Times are tough, the wallet is tight, and you still need a game to play. But what free games can you wrap your hands around that just don't suck, right? That seems to be the trouble with free to play games -- many selections all with very low quality.

But the market is not as bad as you might think. There are certainly some gems out there in the free to play market, just waiting for you to wrap your hands around them and play. Finding them however, hasn't always been easy, until now.

With the recommendations of my colleagues here at Massively, and my own personal experience, I've complied a list of 5 free to play games that are worthy of your play time. In advance, however, I wish to apologize to Chronicles of Spellborn, Wizard 101, and FusionFall. All three of these games made our favorites list, but I'm skipping them as their focus is more of a "freemium" experience, where massive areas of the games are locked out until a subscription is purchased. This column is only going to concentrate on the free to play, item mall driven games, just to clarify for all of you readers out there.
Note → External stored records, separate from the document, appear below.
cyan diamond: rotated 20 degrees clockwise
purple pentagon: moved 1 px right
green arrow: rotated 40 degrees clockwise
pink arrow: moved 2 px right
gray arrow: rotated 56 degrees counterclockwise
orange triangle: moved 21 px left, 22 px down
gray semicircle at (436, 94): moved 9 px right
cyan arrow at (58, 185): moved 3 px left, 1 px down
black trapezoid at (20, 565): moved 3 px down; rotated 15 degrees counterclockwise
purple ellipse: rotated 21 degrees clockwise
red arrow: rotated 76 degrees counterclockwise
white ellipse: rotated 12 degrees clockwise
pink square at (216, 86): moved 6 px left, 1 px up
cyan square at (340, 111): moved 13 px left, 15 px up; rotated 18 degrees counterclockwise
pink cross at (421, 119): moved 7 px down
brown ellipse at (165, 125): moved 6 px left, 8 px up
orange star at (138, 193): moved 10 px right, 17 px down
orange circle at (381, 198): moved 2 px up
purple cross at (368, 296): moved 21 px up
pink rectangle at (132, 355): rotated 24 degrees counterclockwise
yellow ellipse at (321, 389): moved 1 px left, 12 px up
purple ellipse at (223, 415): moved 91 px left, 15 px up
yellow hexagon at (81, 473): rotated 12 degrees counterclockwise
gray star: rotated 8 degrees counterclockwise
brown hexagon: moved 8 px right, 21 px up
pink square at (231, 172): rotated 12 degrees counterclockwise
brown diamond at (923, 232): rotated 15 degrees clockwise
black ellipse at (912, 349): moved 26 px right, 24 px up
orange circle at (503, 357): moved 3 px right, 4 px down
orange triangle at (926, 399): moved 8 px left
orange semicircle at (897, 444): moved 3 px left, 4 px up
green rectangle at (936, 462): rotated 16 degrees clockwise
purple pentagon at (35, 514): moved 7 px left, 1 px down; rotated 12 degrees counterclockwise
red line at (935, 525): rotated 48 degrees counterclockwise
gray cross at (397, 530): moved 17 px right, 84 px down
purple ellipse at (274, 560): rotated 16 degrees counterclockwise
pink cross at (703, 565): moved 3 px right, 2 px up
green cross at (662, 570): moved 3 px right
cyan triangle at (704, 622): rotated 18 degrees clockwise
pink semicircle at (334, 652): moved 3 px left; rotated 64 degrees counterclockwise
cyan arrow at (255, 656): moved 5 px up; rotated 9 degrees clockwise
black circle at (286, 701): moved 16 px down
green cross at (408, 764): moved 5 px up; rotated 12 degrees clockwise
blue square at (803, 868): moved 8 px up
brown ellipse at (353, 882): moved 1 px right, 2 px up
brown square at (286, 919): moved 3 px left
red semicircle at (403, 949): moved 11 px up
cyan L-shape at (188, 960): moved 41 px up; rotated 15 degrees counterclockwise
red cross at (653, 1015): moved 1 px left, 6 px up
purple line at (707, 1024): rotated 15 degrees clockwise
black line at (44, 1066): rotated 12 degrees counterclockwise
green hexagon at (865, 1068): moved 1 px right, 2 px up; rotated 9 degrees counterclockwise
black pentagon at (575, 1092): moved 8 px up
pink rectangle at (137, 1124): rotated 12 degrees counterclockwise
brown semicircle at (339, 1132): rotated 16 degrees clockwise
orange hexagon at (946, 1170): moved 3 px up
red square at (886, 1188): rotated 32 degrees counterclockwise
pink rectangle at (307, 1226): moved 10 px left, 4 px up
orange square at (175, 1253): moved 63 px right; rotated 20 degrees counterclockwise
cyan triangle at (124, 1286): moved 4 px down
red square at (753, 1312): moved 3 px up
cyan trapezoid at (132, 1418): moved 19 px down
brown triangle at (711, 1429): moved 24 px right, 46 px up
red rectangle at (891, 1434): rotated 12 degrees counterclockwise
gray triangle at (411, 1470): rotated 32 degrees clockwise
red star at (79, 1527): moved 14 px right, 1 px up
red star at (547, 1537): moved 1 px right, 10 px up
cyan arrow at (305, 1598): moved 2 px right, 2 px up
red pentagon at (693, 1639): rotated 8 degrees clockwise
So which games made the best of the free to play list? Continue reading and you'll find out.
#5 -- Shin Megami Tensei: Imagine


Squeaking by at number five is Shin Megami Tensei: Imagine, sometimes called MegaTen for short. Imagine is one of those games that borders oddly between very well conceived at parts, and down right unpolished during others. However, its unique presentation, combat system, negotiation system, and connections to Digital Devil Saga 2 have aided this one in making the list.

Imagine's combat system is one of the brightest points of the game, as it utilizes an interactive real-time combat system that goes beyond just simple skill presses. Characters have the ability to block, counter, and power attack enemies, as well as perform 3 hit combos to push enemies around on the screen.

If you need more firepower, you can always enlist a demon to aid you in your struggle in Neo Tokyo. The game's negotiation system lets you speak with demons and attempt to persuade (or force) them into a contract. Contracted demons can be summoned at any time to aid you like a pet, or you can even take control of your demons in combat by flipping back and forth between your character and your demon. This ability is especially useful, as your demon can survive the battle and resurrect your character should you die.

#4 -- Dungeon Runners

According to the Dungeon Runners website, they are "an MMO that doesn't SUCK." I'd honestly have to agree with them, especially when their game has hip-hop gnomes that eat your items and s#1t gold. How can you turn that down?! Honestly!

Dungeon Runners is an MMO that is a parody of MMOs. When you go in to play, do not expect anything to be serious. The entire game is tongue in cheek, and completely wonderful for it. Rare items are in rainbow colors, because, honestly, one color a rare item does not make. The quest givers in the game are 10 kinds of insane, and the main village that you live in is called Townston.

Overall, DR is a Diablo throwback game. You pick your class, you go into dungeons, and you kill everything in sight for massive rewards. That's it. Heck, you can even mix and match skills to basically become your own class. Yet what Dungeon Runners does is create a beautiful ballet of simplicity and monster limb removal. Also, you can get a vorpal pizza cutter as your main hand weapon.

My only problem with DR was the presence of ads in the free version of the game. There's ads in the top of the screen, ads when you die sometimes, and ads when you login and logout. Certainly, the ads provide the awesome benefit of letting DR give you all of the content without that many restrictions to gameplay in the free version, but the ads are really annoying. Of course, if you pony up the five bucks a month you never have to see them again, but something about having ads makes me miss the presence of an item mall.